Many years later, in July 1998, Lorne Glick, Kai Hirvonen and Whit Richardson joined Fred Beckey and what Serl described as a “team of young lions” on a trip to the peaks, where they added a new route—the Southwest Pillar (ED1: 5.10 A2, 400m)—on the much larger Serra Glacier face. The trio arrived on the summit late in the day and opted to bivy there. The next day they descended by rapping from the northwest end of the summit ridge directly to the Upper Tellot Glacier.

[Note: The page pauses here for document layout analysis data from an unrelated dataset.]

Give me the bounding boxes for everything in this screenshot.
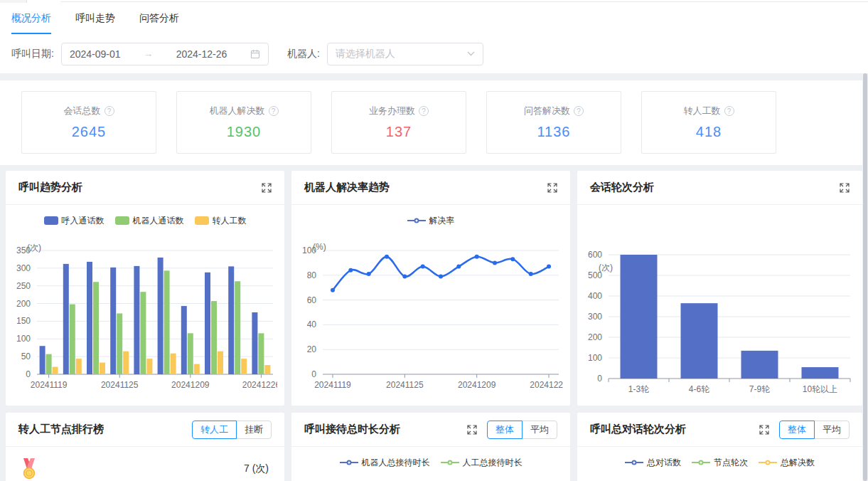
legend-line-circle-marker: [759, 462, 777, 463]
svg-text:20: 20: [307, 344, 317, 354]
top-chrome-sliver: [0, 0, 868, 3]
svg-text:20241119: 20241119: [314, 380, 351, 390]
help-icon[interactable]: ?: [419, 106, 429, 116]
expand-icon[interactable]: [262, 183, 272, 193]
calendar-icon: [250, 49, 260, 59]
svg-text:60: 60: [307, 295, 317, 305]
panel-body: 呼入通话数机器人通话数转人工数 (次) 05010015020025030035…: [6, 213, 284, 396]
tab-call-trend[interactable]: 呼叫走势: [75, 3, 115, 34]
chevron-down-icon: [467, 51, 475, 56]
help-icon[interactable]: ?: [269, 106, 279, 116]
expand-icon[interactable]: [759, 425, 769, 435]
legend-item[interactable]: 转人工数: [195, 215, 247, 227]
svg-text:200: 200: [588, 332, 602, 342]
date-start-value[interactable]: 2024-09-01: [70, 48, 121, 60]
vertical-scrollbar[interactable]: [862, 73, 868, 481]
svg-text:0: 0: [597, 374, 602, 384]
svg-text:20241226: 20241226: [530, 380, 563, 390]
legend-line-circle-marker: [692, 462, 710, 463]
toggle-hangup-button[interactable]: 挂断: [236, 421, 272, 439]
legend-line-circle-marker: [441, 462, 459, 463]
chart-legend: 解决率: [291, 213, 570, 228]
stat-value: 1930: [227, 124, 262, 140]
rounds-mode-toggle: 整体 平均: [779, 421, 850, 439]
chart-legend: 机器人总接待时长人工总接待时长: [291, 455, 570, 470]
toggle-transfer-button[interactable]: 转人工: [192, 421, 237, 439]
expand-icon[interactable]: [467, 425, 477, 435]
filter-bar: 呼叫日期: 2024-09-01 → 2024-12-26 机器人: 请选择机器…: [0, 34, 868, 73]
panel-body: 总对话数节点轮次总解决数 (次): [577, 455, 862, 470]
top-chrome-divider: [60, 1, 868, 2]
stat-card: 会话总数?2645: [21, 91, 156, 154]
rank-value: 7 (次): [244, 462, 269, 475]
panel-title: 呼叫总对话轮次分析: [590, 423, 686, 436]
stat-value: 418: [696, 124, 722, 140]
panel-header: 呼叫总对话轮次分析 整体 平均: [577, 413, 862, 447]
legend-item[interactable]: 总对话数: [625, 457, 681, 469]
panel-title: 呼叫接待总时长分析: [304, 423, 400, 436]
svg-text:1-3轮: 1-3轮: [628, 384, 649, 394]
legend-item[interactable]: 总解决数: [759, 457, 815, 469]
svg-text:400: 400: [588, 291, 602, 301]
expand-icon[interactable]: [840, 183, 850, 193]
tab-qa-analysis[interactable]: 问答分析: [139, 3, 179, 34]
help-icon[interactable]: ?: [724, 106, 734, 116]
toggle-average-button[interactable]: 平均: [814, 421, 850, 439]
toggle-average-button[interactable]: 平均: [522, 421, 557, 439]
solve-rate-chart[interactable]: 0204060801002024111920241125202412092024…: [291, 232, 563, 396]
svg-text:4-6轮: 4-6轮: [689, 384, 709, 394]
chart-legend: 总对话数节点轮次总解决数: [577, 455, 862, 470]
legend-label: 解决率: [429, 215, 455, 227]
legend-label: 呼入通话数: [62, 215, 105, 227]
toggle-overall-button[interactable]: 整体: [487, 421, 523, 439]
stat-card: 问答解决数?1136: [486, 91, 621, 154]
call-trend-chart[interactable]: 0501001502002503003502024111920241125202…: [6, 232, 277, 396]
tab-overview-analysis[interactable]: 概况分析: [11, 3, 51, 34]
panels-grid: 呼叫趋势分析 呼入通话数机器人通话数转人工数 (次) 0501001502002…: [6, 171, 862, 481]
legend-item[interactable]: 机器人通话数: [115, 215, 184, 227]
gridlines: [323, 250, 559, 349]
chart-legend: 呼入通话数机器人通话数转人工数: [6, 213, 284, 228]
expand-icon[interactable]: [547, 183, 557, 193]
svg-text:300: 300: [16, 263, 31, 273]
svg-text:0: 0: [26, 369, 31, 379]
session-rounds-chart[interactable]: 01002003004005006001-3轮4-6轮7-9轮10轮以上: [577, 236, 856, 401]
svg-text:20241209: 20241209: [171, 380, 210, 390]
tab-label: 呼叫走势: [75, 12, 115, 25]
help-icon[interactable]: ?: [105, 106, 114, 116]
tab-label: 问答分析: [139, 12, 179, 25]
panel-duration: 呼叫接待总时长分析 整体 平均 机器人总接待时长人工总接待时长 (秒): [291, 413, 570, 481]
date-range-arrow-icon: →: [144, 48, 153, 59]
legend-item[interactable]: 人工总接待时长: [441, 457, 523, 469]
panel-header: 机器人解决率趋势: [291, 171, 570, 205]
date-range-picker[interactable]: 2024-09-01 → 2024-12-26: [61, 43, 269, 65]
svg-text:300: 300: [588, 312, 602, 322]
panel-rounds-total: 呼叫总对话轮次分析 整体 平均 总对话数节点轮次总解决数 (次): [577, 413, 862, 481]
legend-line-circle-marker: [625, 462, 643, 463]
tab-bar: 概况分析 呼叫走势 问答分析: [0, 3, 868, 34]
panel-body: 机器人总接待时长人工总接待时长 (秒): [291, 455, 570, 470]
svg-text:20241125: 20241125: [386, 380, 424, 390]
legend-item[interactable]: 解决率: [407, 215, 455, 227]
svg-text:20241125: 20241125: [101, 380, 139, 390]
tab-label: 概况分析: [11, 12, 51, 25]
legend-item[interactable]: 呼入通话数: [44, 215, 105, 227]
scrollbar-thumb[interactable]: [863, 73, 867, 481]
help-icon[interactable]: ?: [574, 106, 584, 116]
date-end-value[interactable]: 2024-12-26: [176, 48, 227, 60]
svg-text:20241209: 20241209: [458, 380, 496, 390]
robot-select[interactable]: 请选择机器人: [327, 43, 483, 65]
svg-text:0: 0: [311, 369, 316, 379]
y-axis-unit: (次): [599, 262, 613, 274]
y-axis-labels: 020406080100: [302, 245, 316, 379]
legend-item[interactable]: 节点轮次: [692, 457, 748, 469]
panel-title: 呼叫趋势分析: [18, 181, 82, 194]
duration-mode-toggle: 整体 平均: [487, 421, 557, 439]
legend-label: 机器人总接待时长: [362, 457, 430, 469]
svg-text:20241119: 20241119: [31, 380, 68, 390]
panel-transfer-rank: 转人工节点排行榜 转人工 挂断 7 (次): [6, 413, 284, 481]
panel-solve-rate: 机器人解决率趋势 解决率 (%) 02040608010020241119202…: [291, 171, 570, 406]
panel-title: 会话轮次分析: [590, 181, 654, 194]
legend-item[interactable]: 机器人总接待时长: [340, 457, 430, 469]
toggle-overall-button[interactable]: 整体: [779, 421, 815, 439]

In July 2004, up a striking dihedral right of the Southwest Pillar route, Justin Cassels, Ari Menitove and John Simms established Drag Queen (5.11d R A2+, 650m). Menitove wrote in the 2005 American Alpine Journal that “exiting the corner proved to be the mental crux … requiring 40′ of basically unprotected but brilliant 5.10- climbing.” The team aided a short section up a steep corner but noted this would likely go free at a more difficult grade.

Scott Bennett leads steep granite on Stiletto Peak in August 2012. [Photo] Graham Zimmerman

In more modern history, Scott Bennett, Blake Herrington and Graham Zimmerman climbed The Canadian Club (ED1: 5.11-), also on the southwest buttress of Stiletto, in August 2012. The route offers both excellent climbing and a “healthy amount of shattered alpine choss,” according to Zimmerman’s write-up in The American Alpine Journal. The trio also climbed IncogNeato, a 500-meter route rated ED1: 5.10+ C1—with Zimmerman noting that “the one pitch of aid … involved ducking left beneath several roofs…. [It] will likely go free in the 5.12 range.”

On the southeastern shoulder of Stiletto Peak lies a feature large enough to earn its own name: the Blade (3340m). It was first climbed in August 1988 by Seattle climbers Jim Nelson and Heather Paxson via the east buttress. The pair were among a large group who hoped to climb Waddington but got weathered off. Classic; missed out on the big peak, so they did a first ascent instead. The pair didn’t name the route but said it’s “probably 5.10ish.”

Farther down the chain of mountains the toothy names start. There’s Dentiform (3215m) with its pleasing bilateral symmetry. The shoulder of Dentiform is known as the Molar (ca. 3180m), which has also been tapped with the name the Dentist’s Needle. Given how enjoyable a dentist’s needle is, I prefer the Molar. Then it’s Bicuspid Tower (ca. 2850m), which shockingly has a twin top, and at the bottom of this dental enterprise is the Gnat’s Tooth (ca. 2694m), a minor rock fang halfway between Dentiform and the Tiedemann Glacier. 

The routes on these aiguilles are many, and they are not well defined by topos. This has resulted in confusion as to who did what and when. Many reported climbs are variations to established routes, further complicating the question of What exactly did we climb? Suffice to say, these summits are what many climbers get up to when the weather windows are short and boredom levels rise.